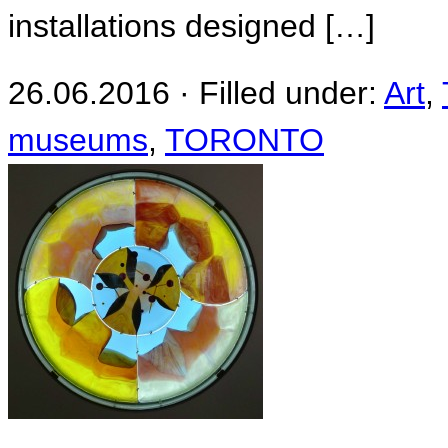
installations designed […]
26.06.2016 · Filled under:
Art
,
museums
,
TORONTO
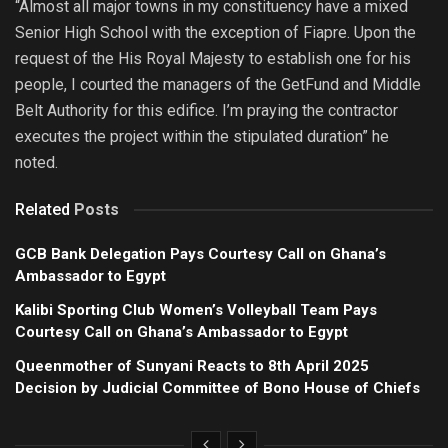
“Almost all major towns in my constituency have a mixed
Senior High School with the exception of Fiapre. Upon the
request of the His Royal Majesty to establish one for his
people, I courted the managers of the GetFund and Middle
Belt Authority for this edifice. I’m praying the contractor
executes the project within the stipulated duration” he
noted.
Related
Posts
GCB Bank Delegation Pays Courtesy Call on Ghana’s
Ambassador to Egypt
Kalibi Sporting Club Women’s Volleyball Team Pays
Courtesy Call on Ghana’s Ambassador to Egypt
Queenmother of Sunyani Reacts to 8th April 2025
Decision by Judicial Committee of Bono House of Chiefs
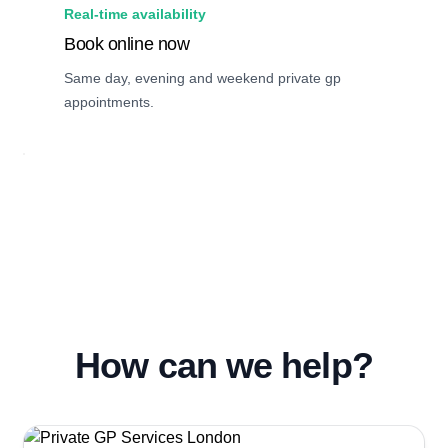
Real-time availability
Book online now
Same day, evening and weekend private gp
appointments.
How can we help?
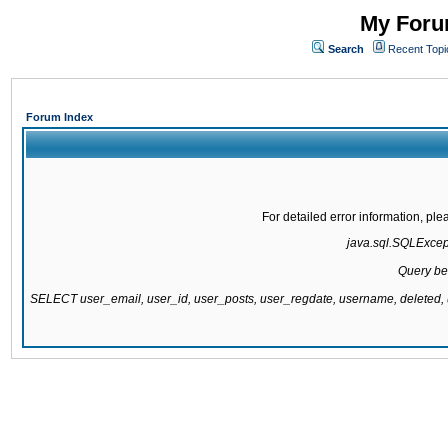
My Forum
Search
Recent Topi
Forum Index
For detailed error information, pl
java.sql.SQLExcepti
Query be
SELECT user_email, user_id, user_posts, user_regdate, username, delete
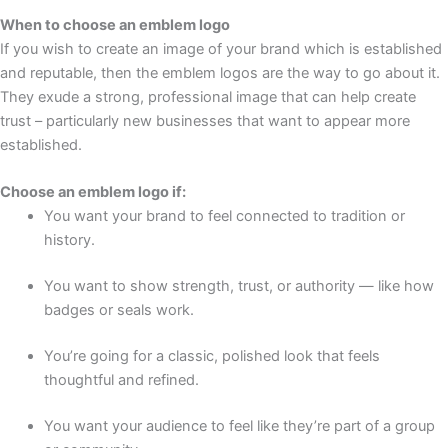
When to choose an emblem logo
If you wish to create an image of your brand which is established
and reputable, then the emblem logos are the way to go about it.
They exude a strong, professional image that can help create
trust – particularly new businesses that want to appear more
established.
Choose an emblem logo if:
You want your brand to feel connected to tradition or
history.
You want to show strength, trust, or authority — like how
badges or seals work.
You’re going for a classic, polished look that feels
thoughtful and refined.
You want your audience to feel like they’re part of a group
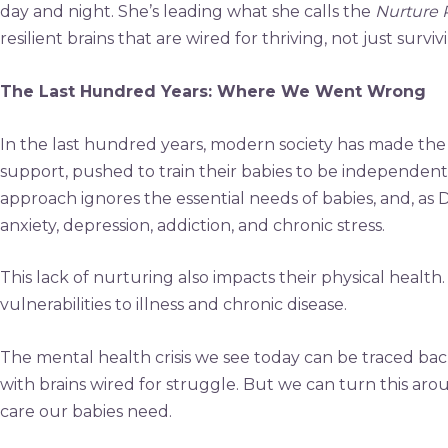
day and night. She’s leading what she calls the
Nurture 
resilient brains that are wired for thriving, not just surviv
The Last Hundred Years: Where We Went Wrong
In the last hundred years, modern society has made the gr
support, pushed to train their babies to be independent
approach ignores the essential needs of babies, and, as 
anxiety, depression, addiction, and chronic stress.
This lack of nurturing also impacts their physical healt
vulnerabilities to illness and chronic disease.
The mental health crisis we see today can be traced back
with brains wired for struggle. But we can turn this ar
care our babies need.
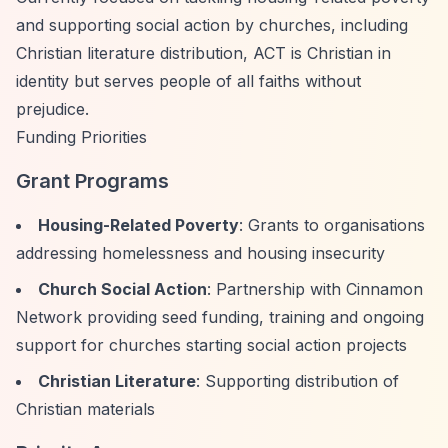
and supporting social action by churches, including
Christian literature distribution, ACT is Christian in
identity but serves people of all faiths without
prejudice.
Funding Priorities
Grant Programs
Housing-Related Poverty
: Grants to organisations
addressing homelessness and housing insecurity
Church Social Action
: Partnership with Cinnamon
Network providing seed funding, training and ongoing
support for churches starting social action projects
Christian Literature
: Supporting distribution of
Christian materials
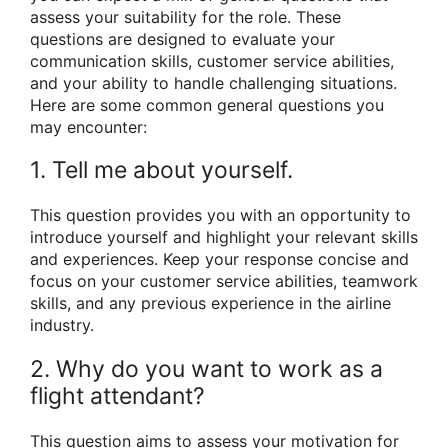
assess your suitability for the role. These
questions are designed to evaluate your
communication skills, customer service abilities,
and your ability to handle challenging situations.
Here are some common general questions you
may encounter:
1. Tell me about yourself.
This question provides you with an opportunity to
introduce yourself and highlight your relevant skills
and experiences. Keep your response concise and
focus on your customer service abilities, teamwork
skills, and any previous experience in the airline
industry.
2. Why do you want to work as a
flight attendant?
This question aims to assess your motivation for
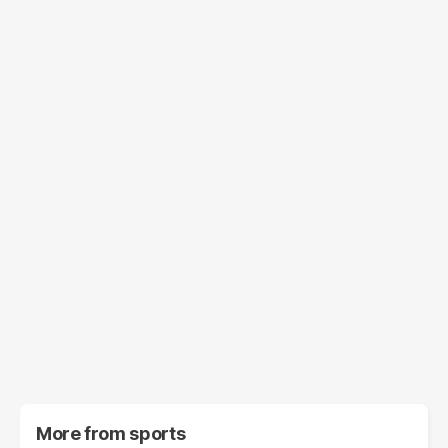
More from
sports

☆ ☆ ☆ ☆ ☆ ☆ ☆

Leaving out all pictures, set down exactly the lines of the material above, from the line with "The Last Hundred Years: Where We Went Wrong" to the line with "and your ability" inclusive, and no others.

● **EXERCISE RESULT**
The Last Hundred Years: Where We Went Wrong
In the last hundred years, modern society has made the gr
support, pushed to train their babies to be independent
approach ignores the essential needs of babies, and, as 
anxiety, depression, addiction, and chronic stress.
This lack of nurturing also impacts their physical healt
vulnerabilities to illness and chronic disease.
The mental health crisis we see today can be traced back
with brains wired for struggle. But we can turn this ar
care our babies need.
and supporting social action by churches, including
Christian literature distribution, ACT is Christian in
identity but serves people of all faiths without
prejudice.
Funding Priorities
Grant Programs
Housing-Related Poverty
: Grants to organisations
addressing homelessness and housing insecurity
Church Social Action
: Partnership with Cinnamon
Network providing seed funding, training and ongoing
support for churches starting social action projects
Christian Literature
: Supporting distribution of
Christian materials
assess your suitability for the role. These
questions are designed to evaluate your
communication skills, customer service abilities,
and your ability to handle challenging situations.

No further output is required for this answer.